[Opening Dataset content section]
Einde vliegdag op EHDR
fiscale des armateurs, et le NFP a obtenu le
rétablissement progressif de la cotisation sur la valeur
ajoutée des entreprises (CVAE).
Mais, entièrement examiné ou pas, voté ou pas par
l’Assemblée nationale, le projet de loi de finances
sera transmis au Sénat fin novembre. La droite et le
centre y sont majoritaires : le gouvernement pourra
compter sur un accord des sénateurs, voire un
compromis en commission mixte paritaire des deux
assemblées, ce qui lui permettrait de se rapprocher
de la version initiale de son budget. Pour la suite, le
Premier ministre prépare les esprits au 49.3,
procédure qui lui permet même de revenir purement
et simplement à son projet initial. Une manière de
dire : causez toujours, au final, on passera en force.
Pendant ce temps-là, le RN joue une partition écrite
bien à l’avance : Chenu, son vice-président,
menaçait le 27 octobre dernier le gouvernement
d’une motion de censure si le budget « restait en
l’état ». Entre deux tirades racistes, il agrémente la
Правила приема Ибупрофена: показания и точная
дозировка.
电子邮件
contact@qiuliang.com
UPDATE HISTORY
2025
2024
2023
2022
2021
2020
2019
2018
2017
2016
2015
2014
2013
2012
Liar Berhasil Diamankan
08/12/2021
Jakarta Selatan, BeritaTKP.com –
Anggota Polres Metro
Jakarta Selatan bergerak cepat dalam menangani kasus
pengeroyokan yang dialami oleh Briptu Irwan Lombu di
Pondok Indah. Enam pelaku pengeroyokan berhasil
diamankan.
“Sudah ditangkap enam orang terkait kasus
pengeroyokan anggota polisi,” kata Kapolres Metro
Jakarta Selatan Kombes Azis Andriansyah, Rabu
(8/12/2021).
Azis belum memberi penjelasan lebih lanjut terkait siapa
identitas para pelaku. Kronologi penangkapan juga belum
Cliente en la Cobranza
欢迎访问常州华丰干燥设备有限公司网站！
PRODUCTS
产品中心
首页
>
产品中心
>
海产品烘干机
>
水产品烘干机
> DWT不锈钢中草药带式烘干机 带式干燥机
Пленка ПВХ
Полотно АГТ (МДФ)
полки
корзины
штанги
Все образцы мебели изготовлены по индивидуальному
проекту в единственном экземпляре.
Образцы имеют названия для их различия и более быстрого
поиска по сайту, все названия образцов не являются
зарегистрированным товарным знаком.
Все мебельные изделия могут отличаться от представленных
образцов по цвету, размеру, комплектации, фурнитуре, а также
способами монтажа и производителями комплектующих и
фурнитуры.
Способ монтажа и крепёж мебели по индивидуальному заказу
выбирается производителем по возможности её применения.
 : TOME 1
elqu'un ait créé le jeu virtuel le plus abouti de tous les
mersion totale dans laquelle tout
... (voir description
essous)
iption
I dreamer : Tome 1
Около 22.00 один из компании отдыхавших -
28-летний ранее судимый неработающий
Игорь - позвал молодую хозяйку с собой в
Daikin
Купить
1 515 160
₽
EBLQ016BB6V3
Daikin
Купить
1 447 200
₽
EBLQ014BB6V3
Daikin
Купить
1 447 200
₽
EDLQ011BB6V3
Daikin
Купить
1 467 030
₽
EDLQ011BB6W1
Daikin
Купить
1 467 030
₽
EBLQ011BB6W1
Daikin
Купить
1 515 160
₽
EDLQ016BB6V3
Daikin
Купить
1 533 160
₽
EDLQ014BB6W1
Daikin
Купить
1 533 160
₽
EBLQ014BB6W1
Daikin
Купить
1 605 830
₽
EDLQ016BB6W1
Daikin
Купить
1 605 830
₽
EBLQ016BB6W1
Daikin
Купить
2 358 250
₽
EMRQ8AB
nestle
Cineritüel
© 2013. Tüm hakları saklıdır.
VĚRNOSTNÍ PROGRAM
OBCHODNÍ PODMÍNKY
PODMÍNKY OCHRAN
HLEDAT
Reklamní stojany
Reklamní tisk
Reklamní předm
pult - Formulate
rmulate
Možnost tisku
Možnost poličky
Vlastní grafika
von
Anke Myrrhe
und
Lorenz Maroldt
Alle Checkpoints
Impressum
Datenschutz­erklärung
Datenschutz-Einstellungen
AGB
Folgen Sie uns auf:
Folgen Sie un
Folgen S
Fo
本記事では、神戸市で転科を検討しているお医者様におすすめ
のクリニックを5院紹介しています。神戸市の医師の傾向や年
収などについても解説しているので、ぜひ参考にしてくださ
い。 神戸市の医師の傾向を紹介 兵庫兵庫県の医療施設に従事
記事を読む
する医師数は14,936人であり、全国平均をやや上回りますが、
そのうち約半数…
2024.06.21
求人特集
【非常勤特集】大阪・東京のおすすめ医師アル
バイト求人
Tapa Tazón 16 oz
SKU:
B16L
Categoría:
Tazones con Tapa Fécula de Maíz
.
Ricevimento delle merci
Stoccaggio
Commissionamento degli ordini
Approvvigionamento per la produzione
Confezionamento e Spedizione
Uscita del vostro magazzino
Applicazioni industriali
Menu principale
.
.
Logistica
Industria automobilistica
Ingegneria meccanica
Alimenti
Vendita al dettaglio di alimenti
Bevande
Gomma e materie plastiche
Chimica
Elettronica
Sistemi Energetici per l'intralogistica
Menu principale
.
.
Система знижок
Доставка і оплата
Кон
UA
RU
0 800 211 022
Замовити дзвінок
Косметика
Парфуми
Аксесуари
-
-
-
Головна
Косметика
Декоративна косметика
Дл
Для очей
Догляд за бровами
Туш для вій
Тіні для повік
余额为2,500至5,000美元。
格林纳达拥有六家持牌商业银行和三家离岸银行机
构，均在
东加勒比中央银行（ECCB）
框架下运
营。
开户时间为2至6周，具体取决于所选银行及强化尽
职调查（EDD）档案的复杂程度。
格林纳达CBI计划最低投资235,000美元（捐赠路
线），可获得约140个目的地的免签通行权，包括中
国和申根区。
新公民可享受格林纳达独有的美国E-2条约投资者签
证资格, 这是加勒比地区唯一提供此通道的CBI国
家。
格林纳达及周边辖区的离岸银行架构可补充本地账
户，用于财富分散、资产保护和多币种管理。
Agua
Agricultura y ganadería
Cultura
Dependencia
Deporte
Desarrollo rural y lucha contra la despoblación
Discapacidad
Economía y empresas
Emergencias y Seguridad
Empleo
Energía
[Closing Dataset content section]
Brief:
Find the word "образцов" in the data and show each line that holds it.

Task answer:
поиска по сайту, все названия образцов не являются
образцов по цвету, размеру, комплектации, фурнитуре, а также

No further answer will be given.